La première tient à la multiplicité des formes d’expériences: à côté de l’expérience empirique qui n’intervient pas dans les Mathématiques Pures, il existe des expériences spécifiquement mathématiques qui sont intégrées dans l’intellectuel du chercheur de la même façon et au même titre que ses expériences dans des domaines différents. Ainsi il convient d’opposer « expériences logico-mathématiques » et « expérience physique » parce que l’abstraction qui  leur est propre porte sur les actions mêmes du sujet et non pas sur des objets extérieurs.

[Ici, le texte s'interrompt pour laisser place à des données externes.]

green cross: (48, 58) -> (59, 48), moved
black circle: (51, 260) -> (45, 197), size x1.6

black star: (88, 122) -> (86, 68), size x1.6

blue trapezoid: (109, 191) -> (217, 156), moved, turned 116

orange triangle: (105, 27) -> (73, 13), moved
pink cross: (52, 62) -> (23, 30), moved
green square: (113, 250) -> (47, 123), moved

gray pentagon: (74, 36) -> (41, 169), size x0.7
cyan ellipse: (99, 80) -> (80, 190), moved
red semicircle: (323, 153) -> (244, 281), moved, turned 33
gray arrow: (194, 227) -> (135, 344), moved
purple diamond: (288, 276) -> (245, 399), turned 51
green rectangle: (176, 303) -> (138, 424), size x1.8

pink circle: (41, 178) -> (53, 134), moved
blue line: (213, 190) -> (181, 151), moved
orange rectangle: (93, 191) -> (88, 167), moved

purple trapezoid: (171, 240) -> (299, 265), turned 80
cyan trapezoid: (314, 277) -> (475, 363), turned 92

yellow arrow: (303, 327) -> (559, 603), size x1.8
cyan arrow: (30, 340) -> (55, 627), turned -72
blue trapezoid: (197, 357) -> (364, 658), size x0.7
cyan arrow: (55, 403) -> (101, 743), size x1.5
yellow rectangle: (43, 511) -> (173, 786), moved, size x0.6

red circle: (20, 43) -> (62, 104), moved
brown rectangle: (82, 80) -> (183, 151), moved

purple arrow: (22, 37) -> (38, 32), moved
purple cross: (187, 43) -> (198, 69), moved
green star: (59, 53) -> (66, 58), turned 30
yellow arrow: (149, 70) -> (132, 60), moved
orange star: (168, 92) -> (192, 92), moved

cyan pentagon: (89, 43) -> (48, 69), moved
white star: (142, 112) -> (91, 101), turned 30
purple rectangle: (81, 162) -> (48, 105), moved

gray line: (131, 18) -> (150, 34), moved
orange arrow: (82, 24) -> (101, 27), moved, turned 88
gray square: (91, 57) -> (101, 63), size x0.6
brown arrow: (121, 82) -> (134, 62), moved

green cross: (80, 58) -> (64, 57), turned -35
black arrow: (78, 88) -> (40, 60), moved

D’autre part Beth, admettant avec Bernays la possibilité d’une variation dans les évidences et, cherchant néanmoins à échapper au relativisme sceptique que l’on pourrait être tenté d’en déduire, propose une distinction entre deux sortes d’intégrations, l’une « inductive » ou lente et l’autre « noétique » ou par compréhension soudaine. Cette dernière notion dont Beth souligne l’importance pour une épistémologie génétique, correspond en effet à un large groupe de données que nous aimerions réexaminer du point de vue de la psychologie de l’évidence. Il est facile de constater, par exemple, que l’enfant au niveau des représentations préopératoires, ne croit pas à la transitivité des relations: une tige A est constatée plus petite que B et B plus petite que C mais lorsqu’on demande la relation entre A et C sans les laisser percevoir l’une à coté de l’autre, le sujet refuse de décider ou se borne à deviner sans témoigner d’une reconnaissance de la nécessité. Or dans le cas particulier de la transitivité des inégalités ordonnées, il est facile d’expliquer cette intégration noétique par l’achèvement(ou, si l’on préfère: la fermeture) de la structure à laquelle cette transitivité se rattache à la sériation (ou enchaînement de relations asymétriques, connexes, transitives). La sériation constitue l’un des groupements systématiques auxquels l’enfant parvient de lui-même.

Sur le terrain logico-mathématique, il faut reconnaître également certaines variations d’évidences et Beth à la suite de Bernays, parle à ce sujet d’évidences acquises: par exemple les évidences qui se sont constituées sous l’influence de la géométrie euclidienne et dont certaines ont du être retouchées dés le XIXè siècle.